Officer Shell, who conducted the search of defendant's bag, testified that it was a small overnight bag, which was sitting next to a larger suitcase. He testified that the bag, which contained various articles of men's clothing, was open and that he did not move the bag from its original position until after the cocaine had been found and other officers summoned, at which time he moved the bag away from the larger suitcase and saw the name tag on it. Officer Shell also testified that he thought the bag was Cumbie's because he knew from the ongoing surveillance of the premises that Cumbie had been away for a few days. At the time the search was conducted, Cumbie, a Ms. Moore, and Cumbie's young child were the only people present on the premises. We believe that these facts readily distinguish this case from Hayes and are consistent with the searching officer's belief that the suitcase was part of the premises lawfully subject to search under the warrant. We hold, therefore, that the trial court did not err in denying defendant's motion to suppress as to the cocaine found in defendant's luggage.

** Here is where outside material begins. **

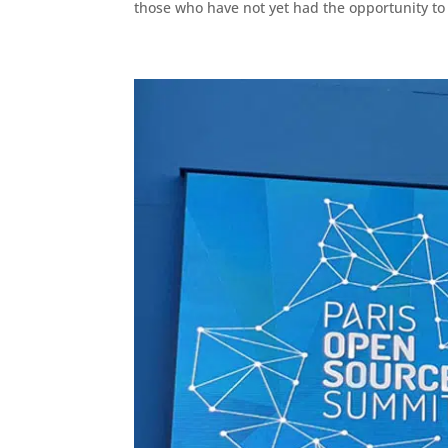
those who have not yet had the opportunity to t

3. Relying on our recent decision in Blount v. State, 181 Ga. App. 330 (352 SE2d 220) (1986)
, defendant argues that the trial court improperly denied his demurrer to the indictment. In Blount, and in the case sub judice, at the time of the offense and at the time of the indictment OCGA 16-13-31
(a) read, in pertinent part, as follows: "Any person who knowingly sells, manufactures, delivers, or brings into this state or who is knowingly in actual possession of 28 grams or more of cocaine or of any mixture containing cocaine, as described in Schedule II, . . . commits the felony offense of trafficking in cocaine. . . . Prior to defendant's trial and conviction, as was also the case in Blount, OCGA 16-13-31
(a) was repealed and, effective July 1, 1985, a new statute was enacted in its place. Ga. L. 1985, p. 552, 1. That statute, although substantially the same as the former, did not contain the "or of any mixture" language previously found in that section. In Blount, defendants had been indicted with "knowingly and actually possessing 'more than 28 grams of a mixture containing cocaine.' " Id. at 330. Relying on Robinson v. State, 256 Ga. 564 (350 SE2d 464) (1986)

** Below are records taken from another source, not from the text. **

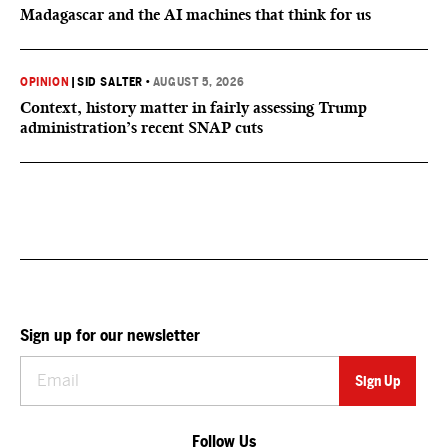
Madagascar and the AI machines that think for us
OPINION
|
SID SALTER
•
AUGUST 5, 2026
Context, history matter in fairly assessing Trump
administration’s recent SNAP cuts
Sign up for our newsletter
Follow Us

, this court, finding that defendants' conduct was no longer defined by the legislature as trafficking in cocaine, reversed their convictions.

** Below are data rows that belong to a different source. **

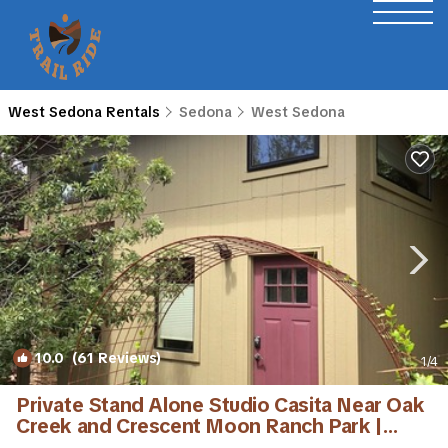
West Sedona Rentals
Sedona
West Sedona
10.0
(61 Reviews)
1
/4
Private Stand Alone Studio Casita Near Oak
Creek and Crescent Moon Ranch Park |
Cottage in Sedona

In the present case, however, Count 4 of the indictment (the only charge remaining following our holding in Division 1) charged that defendant did "unlawfully and knowingly possess more than 28 grams of COCAINE, a controlled substance, in violation of the Georgia Controlled Substances Act. . . ." Testimony at trial showed that defendant was in actual possession of 35.6 grams of pure cocaine. Thus defendant here, unlike in Blount, was charged and convicted of possessing more than 28 grams of cocaine, not a mixture thereof. We find that defendant's conviction under OCGA 16-13-31
(a) as it existed at the date of trial was authorized, and the trial court did not err in denying defendant's demurrer.
G. Theron Finlayson, District Attorney, for appellee.